Laying her head against his chest, the beat of his heart strong and steady, she lifted her eyes to the silver light of the half- moon. “The moon was dark that night,” she said, the memory imprinted into her very cells, to be carried through all eternity, “the air torn with the scream of a storm that felled trees and lifted roofs. I didn’t want my babe to leave me in the dark, but there was nothing I could do.”
He held her tighter, his arm brushing against her wing. Still he didn’t withdraw, though all vampires were trained to know that angels did not like their wings touched except by those they considered their intimates. Part of her, the part that held the arrogance of a race that ruled the world, was affronted. But most of her was quietly pleased by Noel’s refusal to follow the rules in a situation that wouldn’t be served by them.
“I had no children as a mortal,” he murmured, his free hand moving over her hair, “and I know it’s unlikely I’ll ever have them now.”
“Unlikely, but not impossible.” Vampires had a window of opportunity of roughly two hundred years after their Making to sire children, those offspring being mortal. Noel had been Made two hundred and twenty- one years ago. She’d heard of one or two children being conceived after that period of time. “Do you wish to sire a child?”
“Only if that child is created in love.” His hand fisted in her hair. “And I do have children I consider family.”

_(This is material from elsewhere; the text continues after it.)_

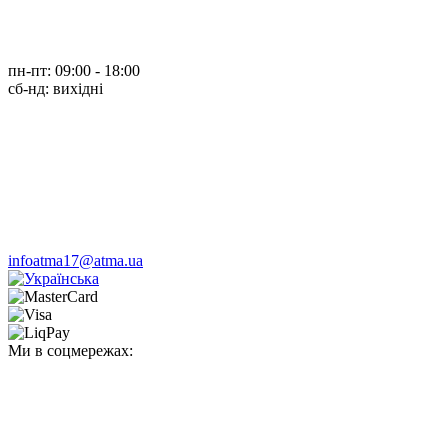
пн-пт: 09:00 - 18:00
cб-нд: вихідні
infoatma17@atma.ua
Ми в соцмережах:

“Yes.” The thought of children’s laughter dancing over the moors eased the ache in her heart. “I think I should like to spend time with them.”
“I’ll take you if you want,” he offered with a laugh. “But I warn you— they’re a wild, wild lot. The babes are likely to pull at your wings and expect to be cuddled on the slightest pretext.”
“True torture.”
Another laugh, his chest vibrating under her cheek.
“You do not sleep, Noel,” she said to him after long, quiet moments held against the steady beat of his heart, that big body warm around her own. “I hear you walking in the hall.”
The first night, she’d wondered why he didn’t leave the wing and head out into the gardens. Only later had she understood that he was acting as what she’d named him— her wolf. Any assassin would have to go through Noel to get to her. Though she was the more powerful, his act had left her with a sense of trust that the Midnight had stolen from her.